Moreover, since the hot-rolled steel strip subjected to the secondary annealing treatment is sufficiently softened, unlike the conventional method, cold rolling with a high rolling reduction can be achieved without performing an intermediate annealing treatment.

Therefore, the present invention is extremely useful as a method for manufacturing high-carbon cold-rolled steel strips that are supplied as raw materials for machine parts such as cutlery, springs, washers, springs, etc., and reduces the manufacturing cost and improves productivity of the materials. In addition, great effects can be obtained in improving and stabilizing the quality of mechanical parts.

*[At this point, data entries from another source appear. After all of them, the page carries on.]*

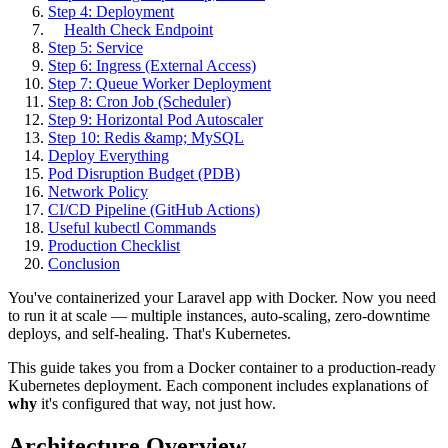
Step 4: Deployment
Health Check Endpoint
Step 5: Service
Step 6: Ingress (External Access)
Step 7: Queue Worker Deployment
Step 8: Cron Job (Scheduler)
Step 9: Horizontal Pod Autoscaler
Step 10: Redis &amp; MySQL
Deploy Everything
Pod Disruption Budget (PDB)
Network Policy
CI/CD Pipeline (GitHub Actions)
Useful kubectl Commands
Production Checklist
Conclusion
You've containerized your Laravel app with Docker. Now you need
to run it at scale — multiple instances, auto-scaling, zero-downtime
deploys, and self-healing. That's Kubernetes.
This guide takes you from a Docker container to a production-ready
Kubernetes deployment. Each component includes explanations of
why
it's configured that way, not just how.
Architecture Overview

[Brief explanation of the drawing]

FIG. 1 CI) [I[) is a graph showing the hardness of the hot rolled steel strip after primary annealing treatment, and FIG. 2 is a graph showing the hardness of the cold rolled steel strip.

Claims (1)

[Claims] 1. C: 0.6 to 1.3% by weight, Si: 0.5% by weight or less, Mn: 1% by weight or less, Cr: 1.6% by weight or less, the balance is substantially Fe. A high-carbon hot rolled steel strip having a chemical composition of Soaking and slow cooling in the first stage of cooling to just below the A_r_1 point at a cooling rate of ℃/Hr or less,
After soaking for 3 to 20 hours just below point A_c_1, 60℃/
After being subjected to a primary annealing process consisting of a second stage of soaking and slow cooling in which the material is cooled to a temperature of A_r_1 or less at a cooling rate of Hr or less,
A method for producing a high carbon cold rolled steel sheet with excellent formability and heat treatability, which comprises performing cold rolling and then performing secondary annealing treatment in a temperature range of 600° C. to just below the A_c_1 point. 2, C: 0.6 to 1.3% by weight, Si: 0.5% by weight or less, Mn: 1% by weight or less, Cr: 1.6% by weight or less, and Cu: 0.3% by weight or less, Ni : 2.2% by weight or less, W: 2.50% by weight or less, Mo: 0.30% by weight or less, V: 0.30% by weight or less, the remainder substantially A high carbon hot-rolled steel strip having a chemical composition consisting of Fe is heated in an atmosphere furnace containing 50% by volume or more of H_2 gas and the balance being N_2 gas from point A_c_1 to 78
After soaking in a temperature range of 0℃ for more than 1 hour, the first stage soaking/slow cooling is performed at a cooling rate of 60℃/Hr or less to just below the A_r_1 point, and soaking for 3 to 20 hours to just below the A_c_1 point. After holding, it is subjected to a primary annealing process consisting of a second stage of soaking and slow cooling in which it is cooled to a temperature of A_r_1 or less at a cooling rate of 60°C/Hr or less, followed by cold rolling and then 600°C to A_
A method for producing a high carbon cold-rolled steel sheet with excellent formability and heat treatability, characterized by performing a secondary annealing treatment in a temperature range just below c_1 point.